Internationalmedia.co.id – Gempa bumi dahsyat berkekuatan magnitudo 6,9 mengguncang Filipina bagian tengah, khususnya Pulau Cebu, pada Selasa (30/9) malam. Dampaknya sangat mengerikan, meruntuhkan bangunan dan hingga saat ini, dilaporkan telah merenggut nyawa 19 orang. Tim penyelamat terus berpacu dengan waktu untuk mencari korban selamat di tengah reruntuhan.
Gempa dangkal yang berpusat di lepas pantai utara Pulau Cebu, dekat kota Bogo yang padat penduduk, terjadi sekitar pukul 21.50 waktu setempat. Menurut Survei Geologi Amerika Serikat (USGS), guncangan kuat ini memicu tanah longsor dan kerusakan parah pada infrastruktur.

Di Bogo, sembilan orang dewasa dan empat anak-anak menjadi korban, termasuk tiga yang tertimbun longsor yang menimpa rumah mereka. Sementara itu, di kotamadya San Remigio, polisi setempat mengkonfirmasi lima kematian lainnya, serta satu korban jiwa di Tabuelan.

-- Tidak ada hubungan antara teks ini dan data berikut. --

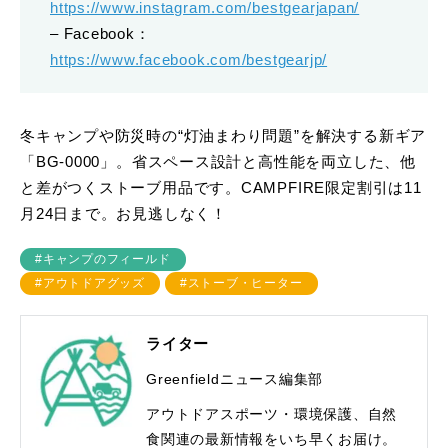
https://www.instagram.com/bestgearjapan/
– Facebook：
https://www.facebook.com/bestgearjp/
冬キャンプや防災時の“灯油まわり問題”を解決する新ギア
「BG-0000」。省スペース設計と高性能を両立した、他
と差がつくストーブ用品です。CAMPFIRE限定割引は11
月24日まで。お見逃しなく！
#キャンプのフィールド
#アウトドアグッズ
#ストーブ・ヒーター
ライター
Greenfieldニュース編集部
アウトドアスポーツ・環境保護、自然
食関連の最新情報をいち早くお届け。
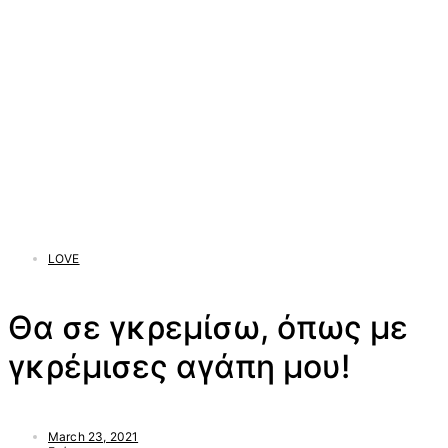
LOVE
Θα σε γκρεμίσω, όπως με
γκρέμισες αγάπη μου!
March 23, 2021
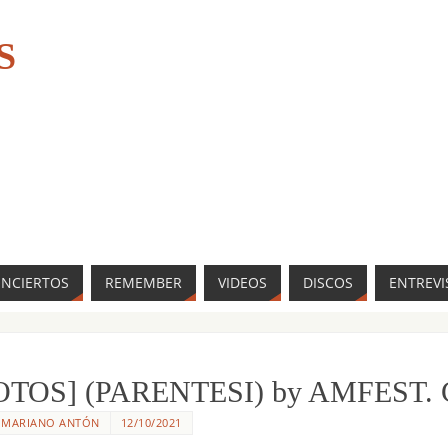
S
ONCIERTOS
REMEMBER
VIDEOS
DISCOS
ENTREVI
OTOS] (PARENTESI) by AMFEST.
R
MARIANO ANTÓN
12/10/2021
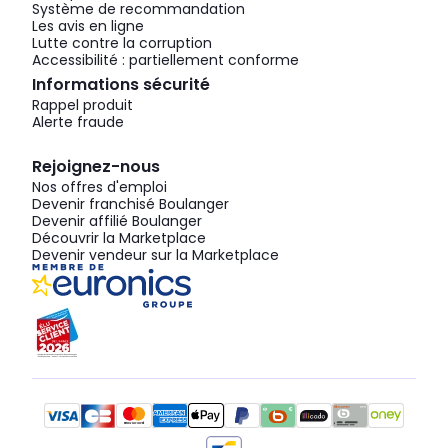
Système de recommandation
Les avis en ligne
Lutte contre la corruption
Accessibilité : partiellement conforme
Informations sécurité
Rappel produit
Alerte fraude
Rejoignez-nous
Nos offres d'emploi
Devenir franchisé Boulanger
Devenir affilié Boulanger
Découvrir la Marketplace
Devenir vendeur sur la Marketplace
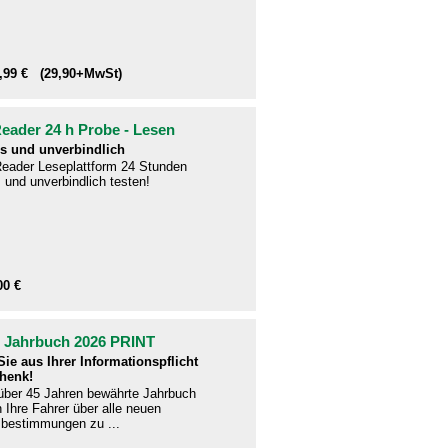
1,99 € (29,90+MwSt)
ader 24 h Probe - Lesen
s und unverbindlich
eader Leseplattform 24 Stunden
 und unverbindlich testen!
00 €
- Jahrbuch 2026 PRINT
ie aus Ihrer Informationspflicht
henk!
 über 45 Jahren bewährte Jahrbuch
en Ihre Fahrer über alle neuen
bestimmungen zu ...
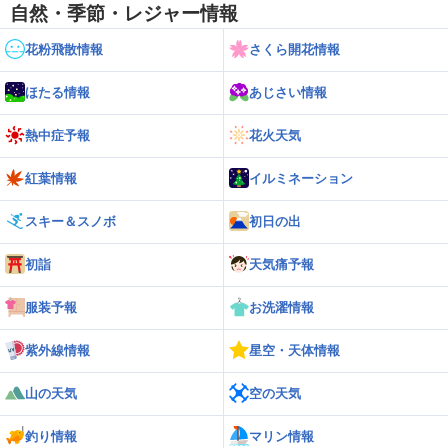
自然・季節・レジャー情報
花粉飛散情報
さくら開花情報
ほたる情報
あじさい情報
熱中症予報
花火天気
紅葉情報
イルミネーション
スキー＆スノボ
初日の出
初詣
天気痛予報
服装予報
お洗濯情報
紫外線情報
星空・天体情報
山の天気
空の天気
釣り情報
マリン情報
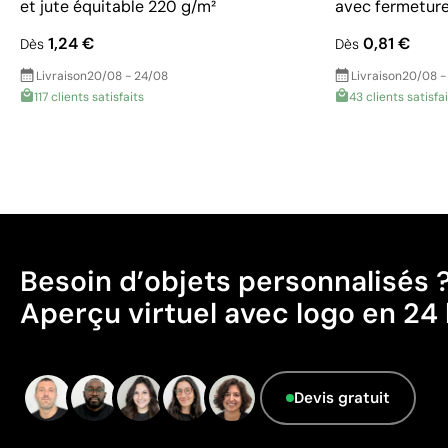
et jute équitable 220 g/m²
avec fermeture 
1,24 €
0,81 €
Dès
Dès
Livraison
20/08 - 24/08
Livraison
20/08 -
117 clients satisfaits
43 clients satisfa
Besoin d’objets personnalisés 
Aperçu virtuel avec logo en 24 
Devis gratuit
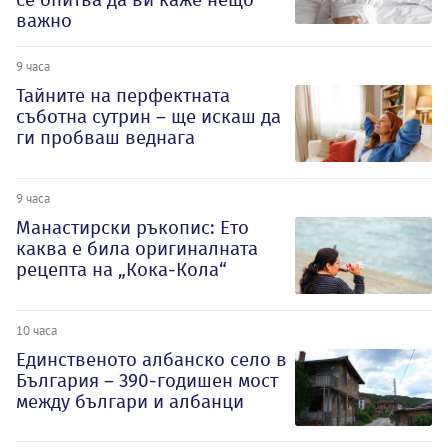
важно
9 часа
Тайните на перфектната
съботна сутрин – ще искаш да
ги пробваш веднага
9 часа
Манастирски ръкопис: Ето
каква е била оригиналната
рецепта на „Кока-Кола“
10 часа
Единственото албанско село в
България – 390-годишен мост
между българи и албанци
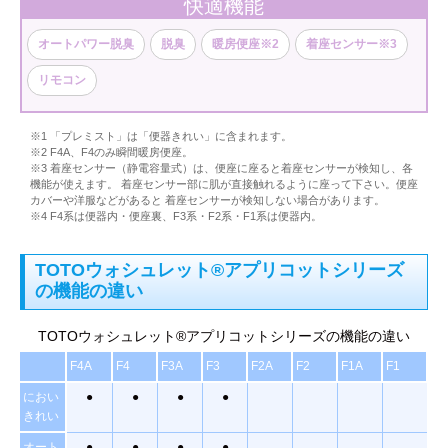
快適機能
オートパワー脱臭
脱臭
暖房便座※2
着座センサー※3
リモコン
※1 「プレミスト」は「便器きれい」に含まれます。
※2 F4A、F4のみ瞬間暖房便座。
※3 着座センサー（静電容量式）は、便座に座ると着座センサーが検知し、各
機能が使えます。 着座センサー部に肌が直接触れるように座って下さい。便座
カバーや洋服などがあると 着座センサーが検知しない場合があります。
※4 F4系は便器内・便座裏、F3系・F2系・F1系は便器内。
TOTOウォシュレット®アプリコットシリーズ
の機能の違い
TOTOウォシュレット®アプリコットシリーズの機能の違い
F4A
F4
F3A
F3
F2A
F2
F1A
F1
におい
●
●
●
●
きれい
オート
●
●
●
●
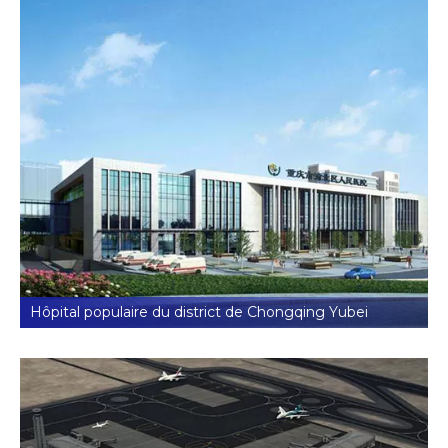
Hôpital populaire du district de Chongqing Yubei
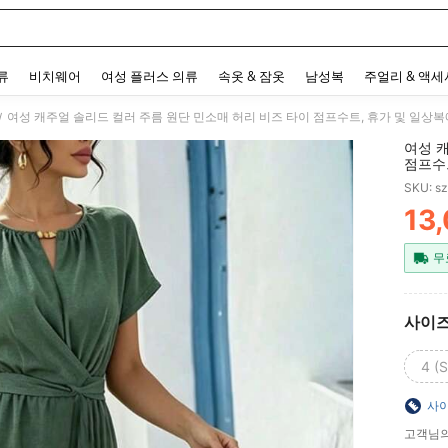
 and down arrow keys to navigate search 최근 검색어 and 검색 후 발견. Press Enter 
류
비치웨어
여성 플러스 의류
속옷 & 잠옷
남성복
주얼리 & 액
여성 캐주얼 솔리드 컬러 주름 원단 민소매 허리 비즈 타이 점프수트, 휴가 및 일상복에
/
여성 
점프수트
SKU: s
13
PR
무
사이
4 (S
사이
고객님의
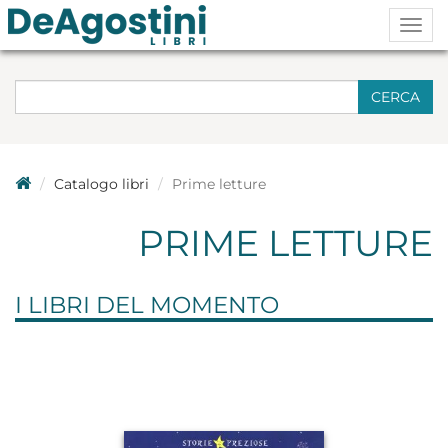
Togg
navig
CERCA
Catalogo libri
Prime letture
PRIME LETTURE
I LIBRI DEL MOMENTO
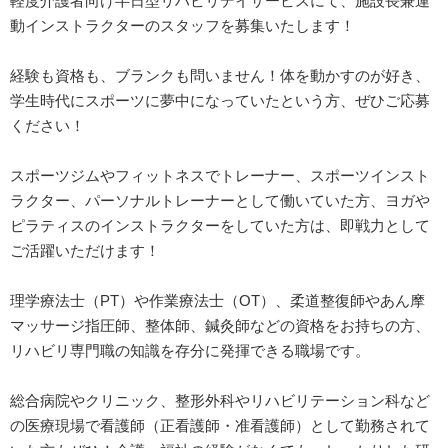
軽度介護者向け半日型リハビリデイサービスにて、施設長兼運
動インストラクターのスタッフを募集いたします！
経験も資格も、ブランクも問いません！体を動かすのが好き、
学生時代にスポーツに夢中になっていたという方、ぜひご応募
ください！
スポーツジムやフィットネスでトレーナー、スポーツインスト
ラクター、パーソナルトレーナーとして働いていた方、ヨガや
ピラティスのインストラクターをしていた方は、即戦力として
ご活躍いただけます！
理学療法士（PT）や作業療法士（OT）、柔道整復師やあん摩
マッサージ指圧師、整体師、鍼灸師などの資格をお持ちの方、
リハビリ専門職の知識を存分に発揮できる職場です。
総合病院やクリニック、整形外科やリハビリテーション科など
の医療現場で看護師（正看護師・准看護師）として勤務されて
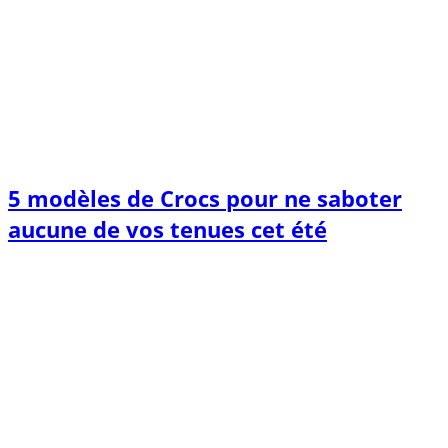
5 modèles de Crocs pour ne saboter
aucune de vos tenues cet été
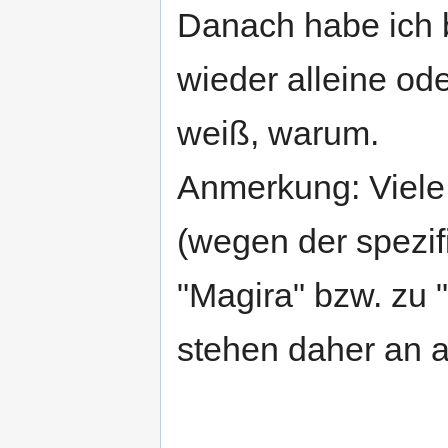
Danach habe ich b
wieder alleine od
weiß, warum.
Anmerkung: Viel
(wegen der spezif
"Magira" bzw. zu 
stehen daher an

Tragedi juga menimpa sebuah pusat olahraga di San Remigio, di mana empat jenazah berhasil dievakuasi, termasuk tiga anggota penjaga pantai yang tengah bermain dalam turnamen bola basket lokal ketika atap bangunan tersebut ambruk. Seorang anak juga dilaporkan tewas tertimpa reruntuhan di wilayah lain di San Remigio.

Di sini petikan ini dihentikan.